People would be amazed at how nice some native stuff looks after a pruning.

But I don't want to hijack this thread so back to screen plants.


----------



## S Mc (May 20, 2010)

Aim, I don't feel you hijacked the thread. I thought you had some very good feedback on the use of native plants in achieving a specific goal.

Sylvia


----------



## scotthnelson (May 20, 2010)

*Satsuma Citrus*

My satsuma tree flowers each year but never produces fruit. It is about 15 feet tall and blooms on the lower half of the tree only. Any suggestions?


----------



## S Mc (May 21, 2010)

scotthnelson said:


> My satsuma tree flowers each year but never produces fruit. It is about 15 feet tall and blooms on the lower half of the tree only. Any suggestions?



Scott, welcome to the site. Unfortunately, this would be termed hijacking a thread. Perhaps you can start a thread of your own with this question. I would enter it in the Plant Health forum.

Look forward to seeing it over there.

Sylvia


----------



## AIM (May 26, 2010)

Well bassmaster what did you come up with?

If the hybrid willows would grow well in west virginia I would probably look hard at them.
Cheap/ astonishing growth rate/ hard to kill.
Buying these "bare root" is pretty inexpensive. Fast to plant being so small, and in about 3-4 years your neighbor would be a thing of the past.

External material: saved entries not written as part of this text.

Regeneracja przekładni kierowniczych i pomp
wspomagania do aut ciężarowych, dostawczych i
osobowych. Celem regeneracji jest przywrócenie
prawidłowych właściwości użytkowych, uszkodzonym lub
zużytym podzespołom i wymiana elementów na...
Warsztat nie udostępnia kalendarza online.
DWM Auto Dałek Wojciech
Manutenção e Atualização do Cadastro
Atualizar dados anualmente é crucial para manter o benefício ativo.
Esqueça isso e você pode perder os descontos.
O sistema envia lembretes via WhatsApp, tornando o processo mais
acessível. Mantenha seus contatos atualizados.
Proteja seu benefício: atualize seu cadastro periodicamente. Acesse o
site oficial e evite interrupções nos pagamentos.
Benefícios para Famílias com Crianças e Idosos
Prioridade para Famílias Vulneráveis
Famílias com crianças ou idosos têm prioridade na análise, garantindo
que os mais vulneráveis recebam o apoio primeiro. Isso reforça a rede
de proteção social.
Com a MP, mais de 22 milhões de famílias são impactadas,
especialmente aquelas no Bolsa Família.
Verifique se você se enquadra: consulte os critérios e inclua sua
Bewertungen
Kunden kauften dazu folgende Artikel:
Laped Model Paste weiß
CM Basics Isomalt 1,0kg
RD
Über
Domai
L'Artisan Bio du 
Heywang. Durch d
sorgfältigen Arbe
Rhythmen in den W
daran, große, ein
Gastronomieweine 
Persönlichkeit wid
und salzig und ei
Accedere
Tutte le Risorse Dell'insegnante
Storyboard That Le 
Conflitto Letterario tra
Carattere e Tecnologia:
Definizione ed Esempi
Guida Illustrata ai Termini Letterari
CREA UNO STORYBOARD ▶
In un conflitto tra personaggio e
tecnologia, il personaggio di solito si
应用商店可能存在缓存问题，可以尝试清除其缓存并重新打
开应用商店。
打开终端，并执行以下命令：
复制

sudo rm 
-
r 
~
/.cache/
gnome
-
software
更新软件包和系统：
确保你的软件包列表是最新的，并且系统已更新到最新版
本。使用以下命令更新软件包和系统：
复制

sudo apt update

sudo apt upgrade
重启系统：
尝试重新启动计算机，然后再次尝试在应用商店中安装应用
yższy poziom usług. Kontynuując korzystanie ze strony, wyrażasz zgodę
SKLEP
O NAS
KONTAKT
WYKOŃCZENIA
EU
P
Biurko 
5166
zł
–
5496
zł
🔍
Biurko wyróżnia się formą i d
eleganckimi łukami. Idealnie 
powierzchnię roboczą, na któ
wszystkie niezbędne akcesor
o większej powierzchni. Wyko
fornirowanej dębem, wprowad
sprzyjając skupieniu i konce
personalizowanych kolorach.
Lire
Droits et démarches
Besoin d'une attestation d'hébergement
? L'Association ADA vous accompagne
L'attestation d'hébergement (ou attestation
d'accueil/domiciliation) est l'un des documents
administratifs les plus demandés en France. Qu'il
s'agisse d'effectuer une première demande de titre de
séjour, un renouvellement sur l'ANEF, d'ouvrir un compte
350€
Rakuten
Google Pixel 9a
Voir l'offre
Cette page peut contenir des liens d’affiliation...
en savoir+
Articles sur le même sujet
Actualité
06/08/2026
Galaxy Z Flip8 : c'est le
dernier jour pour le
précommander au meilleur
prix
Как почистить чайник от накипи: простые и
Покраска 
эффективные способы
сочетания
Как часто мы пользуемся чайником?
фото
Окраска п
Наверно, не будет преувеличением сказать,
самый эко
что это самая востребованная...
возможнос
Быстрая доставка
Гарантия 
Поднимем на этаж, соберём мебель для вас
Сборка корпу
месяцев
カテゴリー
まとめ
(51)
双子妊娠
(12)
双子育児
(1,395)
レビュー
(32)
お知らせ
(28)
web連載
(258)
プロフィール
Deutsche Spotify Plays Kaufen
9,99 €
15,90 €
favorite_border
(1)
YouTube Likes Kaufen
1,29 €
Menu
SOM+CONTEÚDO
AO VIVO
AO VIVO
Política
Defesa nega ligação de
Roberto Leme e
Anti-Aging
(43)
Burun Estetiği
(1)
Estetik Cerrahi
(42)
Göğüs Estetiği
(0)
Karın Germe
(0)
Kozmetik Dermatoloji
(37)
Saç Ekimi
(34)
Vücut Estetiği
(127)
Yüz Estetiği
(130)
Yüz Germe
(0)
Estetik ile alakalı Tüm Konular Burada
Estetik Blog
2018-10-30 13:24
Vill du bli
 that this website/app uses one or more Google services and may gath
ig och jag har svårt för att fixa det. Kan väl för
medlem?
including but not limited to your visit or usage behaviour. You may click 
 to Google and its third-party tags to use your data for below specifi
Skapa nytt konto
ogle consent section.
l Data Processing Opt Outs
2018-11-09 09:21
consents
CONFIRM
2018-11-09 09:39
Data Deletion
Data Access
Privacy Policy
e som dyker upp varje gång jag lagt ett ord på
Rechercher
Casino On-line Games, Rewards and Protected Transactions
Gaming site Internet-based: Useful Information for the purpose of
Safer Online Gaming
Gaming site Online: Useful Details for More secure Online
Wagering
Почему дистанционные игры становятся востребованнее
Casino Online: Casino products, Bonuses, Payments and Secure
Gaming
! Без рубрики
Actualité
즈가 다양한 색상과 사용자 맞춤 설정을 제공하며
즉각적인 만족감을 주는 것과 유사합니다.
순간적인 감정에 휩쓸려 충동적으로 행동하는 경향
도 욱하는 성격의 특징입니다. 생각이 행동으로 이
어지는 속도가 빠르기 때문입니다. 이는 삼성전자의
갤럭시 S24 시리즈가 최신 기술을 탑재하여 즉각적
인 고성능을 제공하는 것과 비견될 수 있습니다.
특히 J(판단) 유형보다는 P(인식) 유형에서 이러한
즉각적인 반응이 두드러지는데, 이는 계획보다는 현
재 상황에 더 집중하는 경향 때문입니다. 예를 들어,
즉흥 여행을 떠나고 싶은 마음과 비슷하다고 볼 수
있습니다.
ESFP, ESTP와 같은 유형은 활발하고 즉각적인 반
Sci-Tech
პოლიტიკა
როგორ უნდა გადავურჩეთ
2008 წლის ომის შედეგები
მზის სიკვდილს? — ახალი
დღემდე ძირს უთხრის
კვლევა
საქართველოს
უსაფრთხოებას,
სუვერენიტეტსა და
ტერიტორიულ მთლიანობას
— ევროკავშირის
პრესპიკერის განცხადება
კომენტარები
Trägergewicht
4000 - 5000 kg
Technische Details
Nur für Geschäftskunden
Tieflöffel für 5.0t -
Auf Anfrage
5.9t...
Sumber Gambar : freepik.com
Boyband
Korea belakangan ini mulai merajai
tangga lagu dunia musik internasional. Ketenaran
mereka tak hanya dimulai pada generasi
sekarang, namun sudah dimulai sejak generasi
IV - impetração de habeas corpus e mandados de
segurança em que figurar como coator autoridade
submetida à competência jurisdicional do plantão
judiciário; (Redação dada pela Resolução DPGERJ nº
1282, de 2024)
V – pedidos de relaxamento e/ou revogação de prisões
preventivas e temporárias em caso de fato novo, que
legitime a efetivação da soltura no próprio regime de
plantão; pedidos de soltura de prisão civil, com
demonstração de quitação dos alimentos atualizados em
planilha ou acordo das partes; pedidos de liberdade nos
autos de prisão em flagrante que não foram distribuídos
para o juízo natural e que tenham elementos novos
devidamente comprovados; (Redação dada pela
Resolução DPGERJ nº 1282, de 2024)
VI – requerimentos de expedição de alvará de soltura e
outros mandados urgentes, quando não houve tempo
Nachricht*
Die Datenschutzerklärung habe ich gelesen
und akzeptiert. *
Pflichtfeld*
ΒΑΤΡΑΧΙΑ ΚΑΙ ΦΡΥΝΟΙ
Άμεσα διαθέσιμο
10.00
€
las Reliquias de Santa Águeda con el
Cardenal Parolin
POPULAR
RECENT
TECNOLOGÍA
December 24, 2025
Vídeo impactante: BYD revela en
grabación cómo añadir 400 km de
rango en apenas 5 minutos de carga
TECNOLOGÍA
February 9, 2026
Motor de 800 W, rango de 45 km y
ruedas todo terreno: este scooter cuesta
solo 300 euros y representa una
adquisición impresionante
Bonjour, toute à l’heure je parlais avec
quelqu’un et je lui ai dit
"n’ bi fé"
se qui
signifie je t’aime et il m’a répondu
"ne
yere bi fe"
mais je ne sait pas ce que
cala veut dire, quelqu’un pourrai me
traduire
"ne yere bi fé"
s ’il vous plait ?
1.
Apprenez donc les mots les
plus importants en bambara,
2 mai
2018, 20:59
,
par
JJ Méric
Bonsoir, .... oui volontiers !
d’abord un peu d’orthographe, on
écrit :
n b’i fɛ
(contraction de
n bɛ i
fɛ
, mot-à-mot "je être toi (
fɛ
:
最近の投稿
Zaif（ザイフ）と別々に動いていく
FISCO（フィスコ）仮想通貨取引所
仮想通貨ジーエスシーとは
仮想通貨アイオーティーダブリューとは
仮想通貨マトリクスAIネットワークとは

Burgess nursery has them for $28 for 20 trees.
http://www.eburgess.com/detail.asp?pid=7287&nav=tre

I doubt you'll be disappointed with them.


----------



## bassmaster17327 (May 26, 2010)

I decided to try the hybrid willows, i ordered some off ebay just becasue i needed them by friday to take to west virginia with me. Hopefully they are good quality, none of the nurseries could get them to me in time. I bought 24 of them, i might order some hybrid poplar to plant the next trip and see if one does better than the other


----------